Strong physical or verbal abuse, even if consensual, is unlikely to be acceptable
These Guidelines will be applied to the same standard regardless of sexual orientation of the activity portrayed
CPS Obscenity Guidelines
Of course the guidelines don't fully define what is 'judged to be obscene under the current interpretation of the Obscene Publications Act 1959', but the CPS does offer some guidance. See
It is impossible to define all types of activity which may be suitable for prosecution. The following is not an exhaustive list but indicates the categories of material most commonly prosecuted:
sexual act with an animal
realistic portrayals of rape
sadomasochistic material which goes beyond trifling and transient infliction of injury
torture with instruments
bondage (especially where gags are used with no apparent means of withdrawing consent)
dismemberment or graphic mutilation
activities involving perversion or degradation (such as drinking urine, urination or vomiting on to the body, or excretion or use of excreta)
The Guidelines are still insufficient for VoD providers to judge the legality of their catalogue
The most immediate issue with the new law is how commonplace 'rough sex' will be treated. There are many films that suffer a few cuts for hair pulling, gagging, retching, spitting etc. Will a film that would be R18 after a few cuts now become illegal? If
so, there are thousands of them. It is not clear how these cuts correlate to the guidelines. The guidelines are clearly produced for interpretation by the BBFC rather than the public and will effectively leave VoD service providers unable to judge the
legality of films without a BBFC certificate. Perhaps that is the idea. But then again it will leave British websites with a tiny fraction of the range of choice to that of foreign competitors.

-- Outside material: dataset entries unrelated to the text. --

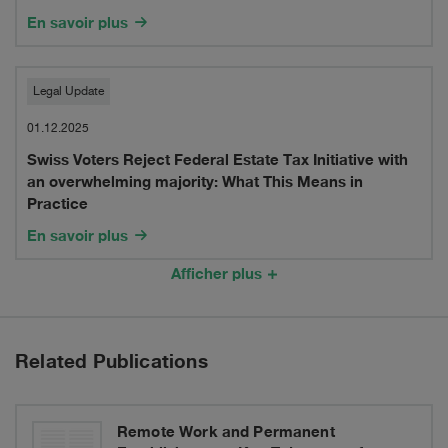
what
various
Permanent
En savoir plus
does
banks
Establishments:
this
Key
Swiss
Legal Update
mean
Takeaways
Voters
01.12.2025
in
from
Swiss Voters Reject Federal Estate Tax Initiative with
Reject
practice?
an overwhelming majority: What This Means in
the
Federal
Practice
OECD
Estate
En savoir plus
2025
Tax
Afficher plus
Update
Initiative
with
Related Publications
an
overwhelming
Remote Work and Permanent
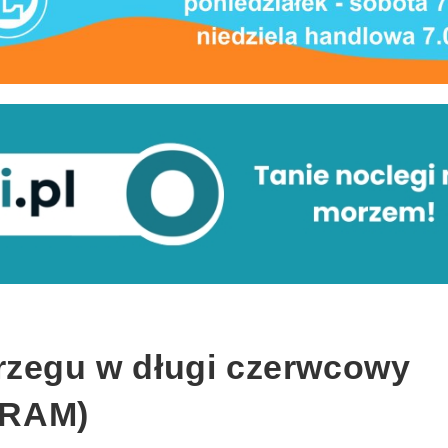
rzegu w długi czerwcowy
GRAM)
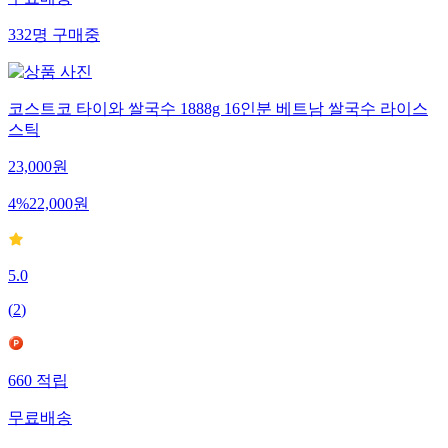
332
명
구매중
코스트코 타이와 쌀국수 1888g 16인분 베트남 쌀국수 라이스
스틱
23,000
원
4
%
22,000
원
5.0
(
2
)
660
적립
무료배송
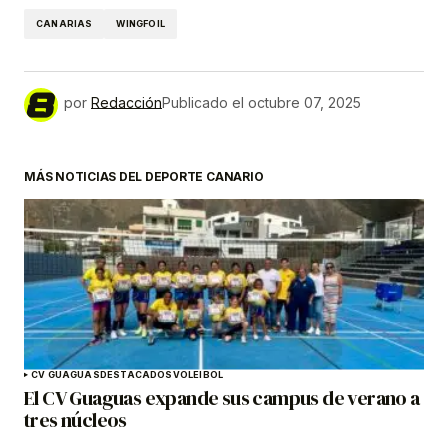
CANARIAS
WINGFOIL
por
Redacción
Publicado el
octubre 07, 2025
MÁS NOTICIAS DEL DEPORTE CANARIO
CV GUAGUAS
DESTACADOS
VOLEIBOL
El CV Guaguas expande sus campus de verano a
tres núcleos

Comment: Scrapping red tape
18th November 2014. From the Melon Farmers
Coincidently I got a circular emall from David Cameron yesterday claiming:
"we will carry on backing businesses by scrapping red tape, cutting taxes - and continuing to invest in the infrastructure that is vital to create jobs and enable Britain to compete successfully in the global race".
Well if Cameron considers this new law as `backing businesses` and `scrapping red tape` then Britain is doooomed.